The measure by Sen. Mark Leno (D-San Francisco) fell 14 votes short of the 41 needed to pass the Assembly after a coalition of banks, securities firms, home builders and business associations fielded squads of lobbyists to work against the bill, SB 1275. The bankers argue that the bill, if it becomes law, would make the foreclosure process overly complex and litigious.
‘They put a lot of fear into people, and they abstained from voting,’ said Leno, who is hoping to change the minds of Democratic members over the next few days. ‘We’re not through with this.’
The bill would require mortgage servicers to give borrowers a decision on a request for a loan modification –- making it easier to make monthly payments –- before the foreclosure process can get started.
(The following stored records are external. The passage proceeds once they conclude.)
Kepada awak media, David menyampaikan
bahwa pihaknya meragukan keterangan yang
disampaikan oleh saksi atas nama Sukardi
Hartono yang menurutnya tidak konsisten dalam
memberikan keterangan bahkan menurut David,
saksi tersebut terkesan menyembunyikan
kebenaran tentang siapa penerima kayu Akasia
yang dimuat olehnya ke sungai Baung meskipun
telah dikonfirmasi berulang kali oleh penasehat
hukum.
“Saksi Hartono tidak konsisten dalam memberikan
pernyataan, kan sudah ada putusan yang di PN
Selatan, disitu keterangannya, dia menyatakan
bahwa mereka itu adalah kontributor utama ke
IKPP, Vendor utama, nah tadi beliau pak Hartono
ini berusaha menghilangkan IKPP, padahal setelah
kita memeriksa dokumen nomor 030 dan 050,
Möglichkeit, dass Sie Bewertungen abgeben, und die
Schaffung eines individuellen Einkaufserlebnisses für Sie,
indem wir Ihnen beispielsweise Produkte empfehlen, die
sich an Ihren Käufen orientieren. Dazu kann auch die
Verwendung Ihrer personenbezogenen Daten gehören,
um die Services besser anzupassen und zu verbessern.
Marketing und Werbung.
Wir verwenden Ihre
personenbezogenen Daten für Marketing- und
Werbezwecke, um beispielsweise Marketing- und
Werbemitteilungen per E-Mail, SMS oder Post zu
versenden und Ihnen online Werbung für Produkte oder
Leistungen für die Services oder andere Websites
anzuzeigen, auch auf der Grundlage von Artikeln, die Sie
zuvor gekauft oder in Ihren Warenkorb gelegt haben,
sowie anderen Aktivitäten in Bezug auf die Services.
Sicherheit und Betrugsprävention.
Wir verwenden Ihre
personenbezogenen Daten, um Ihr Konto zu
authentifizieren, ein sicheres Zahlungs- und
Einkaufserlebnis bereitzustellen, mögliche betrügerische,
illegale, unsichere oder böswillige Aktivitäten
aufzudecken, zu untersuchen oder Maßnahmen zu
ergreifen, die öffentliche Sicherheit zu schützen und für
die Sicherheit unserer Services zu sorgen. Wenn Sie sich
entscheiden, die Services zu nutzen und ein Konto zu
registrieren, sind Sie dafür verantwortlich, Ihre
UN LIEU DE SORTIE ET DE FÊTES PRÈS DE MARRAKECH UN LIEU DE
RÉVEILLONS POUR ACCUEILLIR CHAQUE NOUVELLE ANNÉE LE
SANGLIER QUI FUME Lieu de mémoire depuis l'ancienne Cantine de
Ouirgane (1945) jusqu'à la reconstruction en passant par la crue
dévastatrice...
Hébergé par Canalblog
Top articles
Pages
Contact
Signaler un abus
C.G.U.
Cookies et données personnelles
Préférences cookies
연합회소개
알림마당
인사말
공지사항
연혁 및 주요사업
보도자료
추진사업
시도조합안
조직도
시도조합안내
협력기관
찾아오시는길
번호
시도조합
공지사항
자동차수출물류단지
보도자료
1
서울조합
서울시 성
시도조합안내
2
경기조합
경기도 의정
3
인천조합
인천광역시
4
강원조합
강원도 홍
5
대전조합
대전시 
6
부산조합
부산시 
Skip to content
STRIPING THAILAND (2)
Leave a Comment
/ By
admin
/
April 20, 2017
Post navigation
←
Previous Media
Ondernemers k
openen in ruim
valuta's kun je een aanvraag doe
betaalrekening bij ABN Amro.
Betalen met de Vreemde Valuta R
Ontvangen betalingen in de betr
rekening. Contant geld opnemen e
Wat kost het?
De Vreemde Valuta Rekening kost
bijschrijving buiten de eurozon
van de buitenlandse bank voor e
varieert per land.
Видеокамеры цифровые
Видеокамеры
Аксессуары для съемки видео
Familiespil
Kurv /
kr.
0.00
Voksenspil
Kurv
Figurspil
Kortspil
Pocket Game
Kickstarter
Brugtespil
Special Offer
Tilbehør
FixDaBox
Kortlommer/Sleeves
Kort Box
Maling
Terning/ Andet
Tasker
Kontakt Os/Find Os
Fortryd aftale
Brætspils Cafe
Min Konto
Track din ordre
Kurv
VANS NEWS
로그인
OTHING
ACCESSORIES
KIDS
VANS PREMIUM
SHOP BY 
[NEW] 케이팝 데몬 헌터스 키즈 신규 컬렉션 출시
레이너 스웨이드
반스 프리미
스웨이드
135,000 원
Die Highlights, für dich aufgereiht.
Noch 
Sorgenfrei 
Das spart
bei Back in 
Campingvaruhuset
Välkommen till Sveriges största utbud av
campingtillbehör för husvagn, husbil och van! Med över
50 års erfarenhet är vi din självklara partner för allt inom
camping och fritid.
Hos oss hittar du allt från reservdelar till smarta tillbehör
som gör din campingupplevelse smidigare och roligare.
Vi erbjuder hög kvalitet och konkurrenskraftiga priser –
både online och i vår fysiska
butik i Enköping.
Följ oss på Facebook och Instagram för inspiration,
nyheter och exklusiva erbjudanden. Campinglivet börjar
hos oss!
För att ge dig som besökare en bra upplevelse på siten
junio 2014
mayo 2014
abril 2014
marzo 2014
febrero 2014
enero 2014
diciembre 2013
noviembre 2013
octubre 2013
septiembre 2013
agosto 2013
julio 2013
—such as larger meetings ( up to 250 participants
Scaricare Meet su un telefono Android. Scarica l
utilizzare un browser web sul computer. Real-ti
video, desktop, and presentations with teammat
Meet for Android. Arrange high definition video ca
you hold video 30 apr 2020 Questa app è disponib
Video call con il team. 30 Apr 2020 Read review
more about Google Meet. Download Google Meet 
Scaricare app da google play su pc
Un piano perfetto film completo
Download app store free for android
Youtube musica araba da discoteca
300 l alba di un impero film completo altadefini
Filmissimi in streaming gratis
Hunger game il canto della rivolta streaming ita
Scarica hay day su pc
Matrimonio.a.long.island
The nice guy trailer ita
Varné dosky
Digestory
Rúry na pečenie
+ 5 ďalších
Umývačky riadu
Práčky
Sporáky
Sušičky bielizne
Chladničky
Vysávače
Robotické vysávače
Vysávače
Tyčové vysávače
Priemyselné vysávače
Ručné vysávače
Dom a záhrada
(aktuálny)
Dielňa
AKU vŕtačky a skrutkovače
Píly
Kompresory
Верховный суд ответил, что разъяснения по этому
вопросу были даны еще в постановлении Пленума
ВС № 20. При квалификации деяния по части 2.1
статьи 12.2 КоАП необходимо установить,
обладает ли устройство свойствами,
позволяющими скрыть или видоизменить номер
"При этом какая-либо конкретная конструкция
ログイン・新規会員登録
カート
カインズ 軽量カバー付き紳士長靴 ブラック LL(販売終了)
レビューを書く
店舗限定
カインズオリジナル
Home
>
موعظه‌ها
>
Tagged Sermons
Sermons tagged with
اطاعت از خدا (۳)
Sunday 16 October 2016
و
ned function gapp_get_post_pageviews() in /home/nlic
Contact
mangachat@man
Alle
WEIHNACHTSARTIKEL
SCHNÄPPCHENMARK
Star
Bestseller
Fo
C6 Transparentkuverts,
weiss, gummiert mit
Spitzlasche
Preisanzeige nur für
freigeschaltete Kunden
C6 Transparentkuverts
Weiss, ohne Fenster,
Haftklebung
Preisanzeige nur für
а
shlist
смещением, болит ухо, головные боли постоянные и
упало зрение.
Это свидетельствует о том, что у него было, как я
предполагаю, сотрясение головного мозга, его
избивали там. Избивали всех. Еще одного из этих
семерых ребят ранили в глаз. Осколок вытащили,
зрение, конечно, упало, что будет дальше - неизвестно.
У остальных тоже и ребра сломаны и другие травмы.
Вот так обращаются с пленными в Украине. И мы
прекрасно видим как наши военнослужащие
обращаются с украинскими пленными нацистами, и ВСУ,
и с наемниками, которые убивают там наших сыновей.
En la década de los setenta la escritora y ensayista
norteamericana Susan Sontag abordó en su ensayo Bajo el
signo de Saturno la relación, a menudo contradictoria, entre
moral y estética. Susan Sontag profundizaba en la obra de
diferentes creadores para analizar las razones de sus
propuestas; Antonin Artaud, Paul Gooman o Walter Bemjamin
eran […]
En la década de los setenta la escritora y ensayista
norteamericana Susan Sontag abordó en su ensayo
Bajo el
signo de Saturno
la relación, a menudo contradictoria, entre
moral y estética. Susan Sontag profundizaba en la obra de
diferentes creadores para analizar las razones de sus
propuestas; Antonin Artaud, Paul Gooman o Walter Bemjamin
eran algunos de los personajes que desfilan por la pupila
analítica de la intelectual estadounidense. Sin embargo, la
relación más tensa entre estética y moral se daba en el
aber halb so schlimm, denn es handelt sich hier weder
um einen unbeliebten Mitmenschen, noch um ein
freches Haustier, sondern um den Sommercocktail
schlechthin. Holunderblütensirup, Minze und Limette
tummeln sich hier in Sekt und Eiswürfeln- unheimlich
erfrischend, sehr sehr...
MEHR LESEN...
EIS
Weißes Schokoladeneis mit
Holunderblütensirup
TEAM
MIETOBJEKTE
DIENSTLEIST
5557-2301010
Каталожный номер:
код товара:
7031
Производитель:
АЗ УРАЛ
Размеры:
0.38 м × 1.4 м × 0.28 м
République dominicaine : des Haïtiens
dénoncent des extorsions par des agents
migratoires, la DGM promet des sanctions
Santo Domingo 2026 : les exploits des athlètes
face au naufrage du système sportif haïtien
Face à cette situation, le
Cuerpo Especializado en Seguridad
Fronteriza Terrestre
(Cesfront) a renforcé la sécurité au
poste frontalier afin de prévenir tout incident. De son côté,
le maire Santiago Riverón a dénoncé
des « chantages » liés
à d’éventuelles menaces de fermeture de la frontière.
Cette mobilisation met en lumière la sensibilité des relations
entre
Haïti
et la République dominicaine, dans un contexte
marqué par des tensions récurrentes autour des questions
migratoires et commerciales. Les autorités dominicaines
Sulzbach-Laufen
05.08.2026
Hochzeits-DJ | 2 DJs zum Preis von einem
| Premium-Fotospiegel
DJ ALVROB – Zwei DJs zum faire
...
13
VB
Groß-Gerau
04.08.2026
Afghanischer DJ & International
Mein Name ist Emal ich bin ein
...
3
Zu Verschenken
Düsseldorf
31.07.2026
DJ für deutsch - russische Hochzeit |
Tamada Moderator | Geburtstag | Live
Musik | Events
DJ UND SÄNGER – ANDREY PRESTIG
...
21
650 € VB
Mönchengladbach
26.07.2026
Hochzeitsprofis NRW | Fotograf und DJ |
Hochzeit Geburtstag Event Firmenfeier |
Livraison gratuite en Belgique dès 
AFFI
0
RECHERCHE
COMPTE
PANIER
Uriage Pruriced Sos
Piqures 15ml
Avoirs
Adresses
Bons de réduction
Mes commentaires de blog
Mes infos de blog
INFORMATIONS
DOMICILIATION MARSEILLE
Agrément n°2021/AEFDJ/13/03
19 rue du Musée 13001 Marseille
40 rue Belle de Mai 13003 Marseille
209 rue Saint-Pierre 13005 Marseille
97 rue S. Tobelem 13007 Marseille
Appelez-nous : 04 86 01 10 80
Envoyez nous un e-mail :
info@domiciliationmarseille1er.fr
Leno and his co-author, Senate President Pro Tem Darrel Steinberg (D-Sacramento), along with their consumer advocate allies, contend that the bill is needed to protect property owners whose homes are sold out from under them before their loan modification requests can be a processed.
‘This is a fairly modest reform,’ said Paul Leonard, director of the Center for Responsible Lending in Oakland.
Bankers dislike the proposal because it would give aggrieved homeowners the right to sue for monetary damages and to seek an injunction to delay or void a foreclosure.
‘It would create an environment where you would see a lot of unnecessary lawsuits,’ said Dustin Hobbs, a spokesman for the California Mortgage Bankers Assn. ‘As frivolous as they may be, they all have to be defended. That’s going to cost companies money, which in turn, is going to raise the cost of lending.’